Perhaps the quality of a first-of-its-kind filmic undertaking can be measured by how quickly one forgets the novelty. The headline of writer/director/producer/star Woody Harrelson's piece is surely that a film has now been made not only in real time, with a single camera, but also streamed live to cinemas while its actors sparred, its musicians played and its jokes were deployed. The hundred minutes of action are adapted from some real-life headlines: Harrelson's 2002 misadventures which included a taxi chase, arrest for criminal damages and a regrettable philanderous jaunt. So why does someone choose to enact a cinematic feat whilst dramatising the worst night of his life, and then play it for laughs?
Before we even get to the 'why', I'll admit that it sounds risky, sketchy (see the uninspiring poster) and narcissistic. But I'm impressed by the chutzpah it takes to work in the face of those risks. Considerable theatrical skill is required by the cast to present the piece without cuts, and the technical crew deserve awards for the staging, blocking, temperamental transmitters and the visual grace achieved amid miles of cables. Not to mention the BPM their hearts presumably reached. A pre-feature segment shows rehearsals during which one transmitter failed, leaving the cinema screen blank – no wonder there's also a showreel of friends such as J-Law and McConaughey telling Harrelson how mad he is.

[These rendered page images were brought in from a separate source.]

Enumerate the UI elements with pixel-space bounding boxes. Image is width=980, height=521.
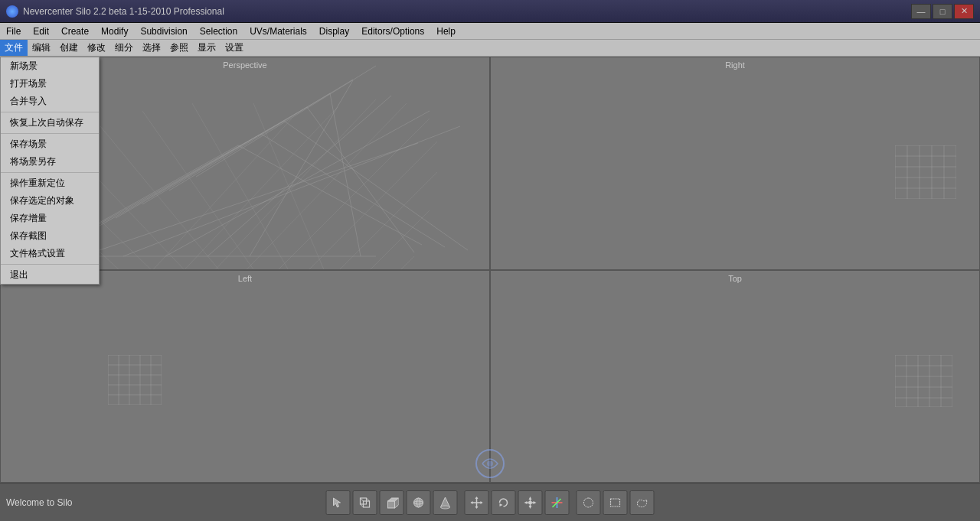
svg-point-72	[414, 498, 423, 507]
viewport-left-label: Left	[238, 274, 252, 283]
dropdown-save-screenshot[interactable]: 保存截图	[1, 227, 99, 245]
svg-line-17	[307, 107, 414, 252]
move-button[interactable]	[465, 490, 489, 515]
viewport-left[interactable]: Left	[0, 270, 490, 484]
menu-bar-chinese: 文件 编辑 创建 修改 细分 选择 参照 显示 设置 新场景 打开场景 合并导入…	[0, 40, 980, 57]
svg-line-6	[169, 80, 353, 190]
rotate-button[interactable]	[492, 490, 516, 515]
app-icon	[6, 5, 18, 18]
menu-file-en[interactable]: File	[0, 23, 27, 39]
svg-line-15	[261, 134, 445, 247]
menu-subdivision-cn[interactable]: 细分	[110, 40, 138, 56]
menu-settings-cn[interactable]: 设置	[220, 40, 248, 56]
viewport-right[interactable]: Right	[490, 57, 980, 270]
svg-line-26	[338, 210, 430, 269]
rect-select-button[interactable]	[603, 490, 628, 515]
svg-line-32	[100, 126, 246, 269]
menu-reference-cn[interactable]: 参照	[165, 40, 193, 56]
menu-modify-en[interactable]: Modify	[95, 23, 134, 39]
svg-line-7	[196, 66, 376, 177]
svg-line-22	[215, 103, 407, 269]
svg-marker-89	[524, 501, 528, 504]
transform-button[interactable]	[545, 490, 570, 515]
scale-button[interactable]	[518, 490, 543, 515]
svg-line-20	[154, 107, 338, 269]
title-text: Nevercenter Silo 2.2 beta 1-15-2010 Prof…	[23, 6, 224, 17]
dropdown-save-scene[interactable]: 保存场景	[1, 135, 99, 153]
menu-display-cn[interactable]: 显示	[193, 40, 220, 56]
dropdown-save-selected[interactable]: 保存选定的对象	[1, 192, 99, 210]
svg-line-12	[207, 96, 391, 256]
dropdown-reposition[interactable]: 操作重新定位	[1, 174, 99, 192]
svg-marker-63	[334, 498, 341, 507]
title-bar: Nevercenter Silo 2.2 beta 1-15-2010 Prof…	[0, 0, 980, 23]
title-left: Nevercenter Silo 2.2 beta 1-15-2010 Prof…	[6, 5, 224, 18]
maximize-button[interactable]: □	[933, 4, 952, 19]
dropdown-sep-2	[1, 133, 99, 134]
svg-line-14	[238, 145, 422, 245]
svg-line-24	[276, 142, 437, 269]
viewport-right-label: Right	[725, 60, 745, 70]
svg-marker-83	[500, 503, 503, 506]
lasso-select-button[interactable]	[577, 490, 601, 515]
dropdown-open-scene[interactable]: 打开场景	[1, 75, 99, 93]
status-bar: Welcome to Silo	[6, 497, 72, 508]
menu-file-cn[interactable]: 文件	[0, 40, 28, 56]
dropdown-file-format[interactable]: 文件格式设置	[1, 245, 99, 262]
dropdown-exit[interactable]: 退出	[1, 266, 99, 284]
svg-rect-69	[388, 501, 395, 508]
svg-marker-80	[475, 506, 479, 509]
file-dropdown: 新场景 打开场景 合并导入 恢复上次自动保存 保存场景 将场景另存 操作重新定位…	[0, 57, 100, 285]
free-select-button[interactable]	[630, 490, 655, 515]
svg-line-23	[246, 119, 430, 269]
sphere-button[interactable]	[407, 490, 431, 515]
svg-rect-86	[529, 501, 532, 504]
menu-uvs-en[interactable]: UVs/Materials	[243, 23, 313, 39]
menu-create-cn[interactable]: 创建	[55, 40, 83, 56]
menu-modify-cn[interactable]: 修改	[83, 40, 110, 56]
right-small-grid	[895, 145, 956, 199]
dropdown-save-increment[interactable]: 保存增量	[1, 210, 99, 227]
top-small-grid	[895, 355, 952, 407]
menu-create-en[interactable]: Create	[55, 23, 95, 39]
cone-button[interactable]	[433, 490, 458, 515]
svg-line-11	[165, 111, 430, 256]
dropdown-sep-1	[1, 112, 99, 112]
menu-edit-en[interactable]: Edit	[27, 23, 55, 39]
svg-line-5	[142, 93, 330, 204]
svg-marker-88	[529, 506, 532, 509]
svg-marker-90	[534, 501, 537, 504]
svg-rect-36	[895, 145, 956, 199]
svg-marker-87	[529, 497, 532, 500]
menu-subdivision-en[interactable]: Subdivision	[134, 23, 193, 39]
minimize-button[interactable]: —	[911, 4, 931, 19]
title-controls[interactable]: — □ ✕	[911, 4, 974, 19]
svg-rect-54	[895, 355, 952, 407]
menu-display-en[interactable]: Display	[313, 23, 355, 39]
menu-editors-en[interactable]: Editors/Options	[355, 23, 430, 39]
toolbar-buttons	[326, 490, 655, 515]
menu-bar-english: File Edit Create Modify Subdivision Sele…	[0, 23, 980, 40]
viewport-top[interactable]: Top	[490, 270, 980, 484]
svg-line-10	[123, 126, 460, 256]
menu-selection-en[interactable]: Selection	[194, 23, 243, 39]
dropdown-save-as[interactable]: 将场景另存	[1, 153, 99, 171]
dropdown-sep-4	[1, 264, 99, 265]
menu-selection-cn[interactable]: 选择	[138, 40, 165, 56]
menu-help-en[interactable]: Help	[430, 23, 462, 39]
svg-marker-79	[475, 497, 479, 499]
viewport-top-label: Top	[728, 274, 742, 283]
menu-edit-cn[interactable]: 编辑	[28, 40, 55, 56]
close-button[interactable]: ✕	[954, 4, 974, 19]
bottom-toolbar: Welcome to Silo	[0, 483, 980, 521]
extrude-button[interactable]	[353, 490, 377, 515]
dropdown-restore-autosave[interactable]: 恢复上次自动保存	[1, 114, 99, 132]
svg-marker-82	[481, 501, 483, 504]
svg-rect-94	[611, 499, 620, 506]
dropdown-new-scene[interactable]: 新场景	[1, 57, 99, 75]
select-move-button[interactable]	[326, 490, 351, 515]
viewport-area: Perspective	[0, 57, 980, 483]
dropdown-merge-import[interactable]: 合并导入	[1, 93, 99, 110]
svg-point-76	[441, 506, 450, 509]
cube-button[interactable]	[380, 490, 404, 515]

After these joshing naysayers, the story unfolds – a sparsely attended play, a tabloid scandal to conceal from his wife (played by Eleanor Matsuura), and some fair-weather friends picked up in a restaurant. The lumbering Woody has to be home by midnight to make amends, thence to take his daughters to "meet Harry Potter" (at Leavesden Studios) and prove himself to be a functioning human being – but not before enjoying "just one drink". The film begins skewering the vapidity of fame and the media, and then sustains a character assassination of its leading man, all the while being funnier than it has any right to. Owen Wilson plays a believably vain version of himself, doing so well at counselling his friend that punches are eventually thrown. The lavish, subterranean party (eventually cut short by the Law) is a wonderfully designed space – indeed, things seem to be going on beyond the natural realm as incantations and a Saint or two materialise from the event's 'Hippie/Gypsy' aesthetic. Throwaway references to Dante are getting at something – and the piece's unexpected 'spiritual quest' dimension is well served by 'just turning up' in the heady, convincing flow of that single-camera gambit.
Back to the now long-neglected 'why': Lost in London's form aptly follows its narrative flow. Both are designed by Harrelson to show how easily he lost control in a situation of his own devising. The character tries to play upon his dim-nice-guy persona to get out of that escalating dilemma: the actor/director manages to get by on that charm while satirising it. And there are flaws, including a fairly claustrophobic and unfunny section heavy on men-being-shouty, and the ending's openness to an interpretation that all should be forgiven. But I enjoyed the comedy moments, briskness, layers of detail… before remembering the film's assumed place in history.